■ Goal of the exercise
In the material below, the lines from the one containing "an innovative system" through the one containing "interconnected structure supports" are to be given again exactly, ends included, and no others.

■ Data provided
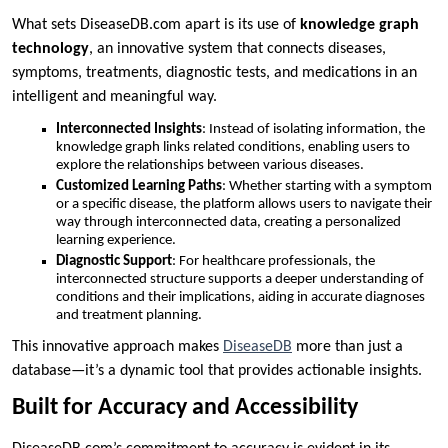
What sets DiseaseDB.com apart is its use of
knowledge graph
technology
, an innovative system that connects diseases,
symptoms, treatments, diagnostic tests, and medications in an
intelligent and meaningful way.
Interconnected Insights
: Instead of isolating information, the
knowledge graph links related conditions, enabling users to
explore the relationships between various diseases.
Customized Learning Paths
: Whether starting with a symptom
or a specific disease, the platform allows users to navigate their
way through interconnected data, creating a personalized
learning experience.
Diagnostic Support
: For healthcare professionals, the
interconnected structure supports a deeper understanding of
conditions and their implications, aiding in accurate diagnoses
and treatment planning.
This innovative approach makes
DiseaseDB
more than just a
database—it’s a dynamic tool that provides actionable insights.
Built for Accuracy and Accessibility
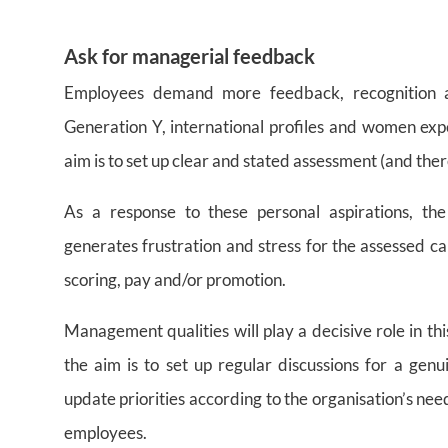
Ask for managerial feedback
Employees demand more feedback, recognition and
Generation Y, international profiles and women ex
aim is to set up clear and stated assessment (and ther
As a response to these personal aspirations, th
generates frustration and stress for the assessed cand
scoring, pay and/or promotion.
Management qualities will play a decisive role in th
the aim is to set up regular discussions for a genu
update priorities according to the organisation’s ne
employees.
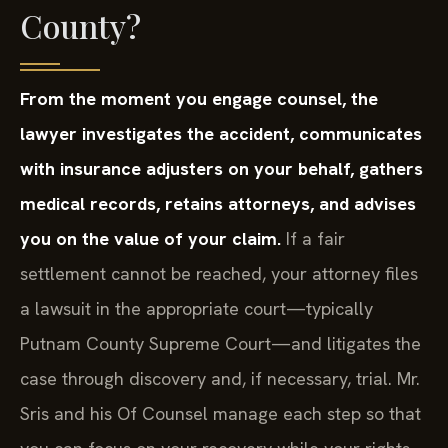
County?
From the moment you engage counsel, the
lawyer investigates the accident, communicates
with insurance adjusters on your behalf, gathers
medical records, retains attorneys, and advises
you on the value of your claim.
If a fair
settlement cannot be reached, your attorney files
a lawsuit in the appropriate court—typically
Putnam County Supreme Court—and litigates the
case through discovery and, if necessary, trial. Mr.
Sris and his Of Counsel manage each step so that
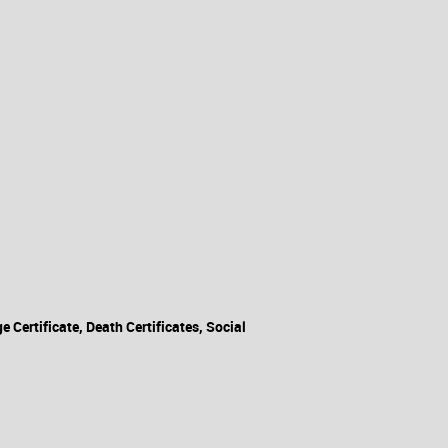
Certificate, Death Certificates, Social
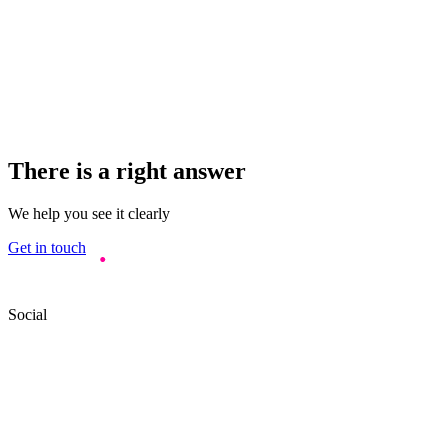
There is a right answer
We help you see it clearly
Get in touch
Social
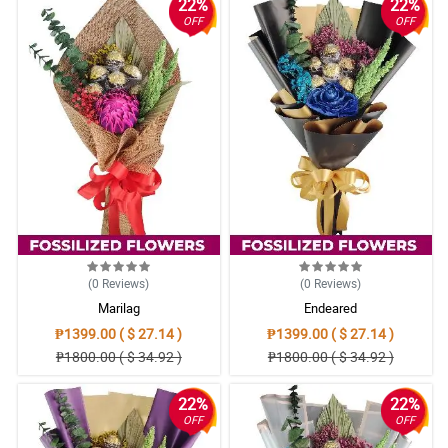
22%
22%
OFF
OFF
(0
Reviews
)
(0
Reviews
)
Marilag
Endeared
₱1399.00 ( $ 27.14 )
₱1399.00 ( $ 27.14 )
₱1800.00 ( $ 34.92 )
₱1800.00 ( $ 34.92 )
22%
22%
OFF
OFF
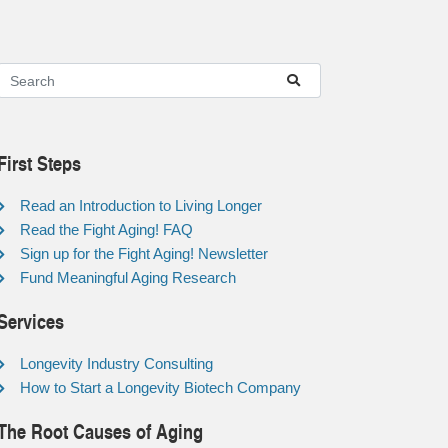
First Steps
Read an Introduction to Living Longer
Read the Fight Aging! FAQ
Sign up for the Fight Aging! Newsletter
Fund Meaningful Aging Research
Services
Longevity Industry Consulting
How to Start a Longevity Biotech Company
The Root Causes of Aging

■ Task response
, an innovative system that connects diseases,
symptoms, treatments, diagnostic tests, and medications in an
intelligent and meaningful way.
Interconnected Insights
: Instead of isolating information, the
knowledge graph links related conditions, enabling users to
explore the relationships between various diseases.
Customized Learning Paths
: Whether starting with a symptom
or a specific disease, the platform allows users to navigate their
way through interconnected data, creating a personalized
learning experience.
Diagnostic Support
: For healthcare professionals, the
interconnected structure supports a deeper understanding of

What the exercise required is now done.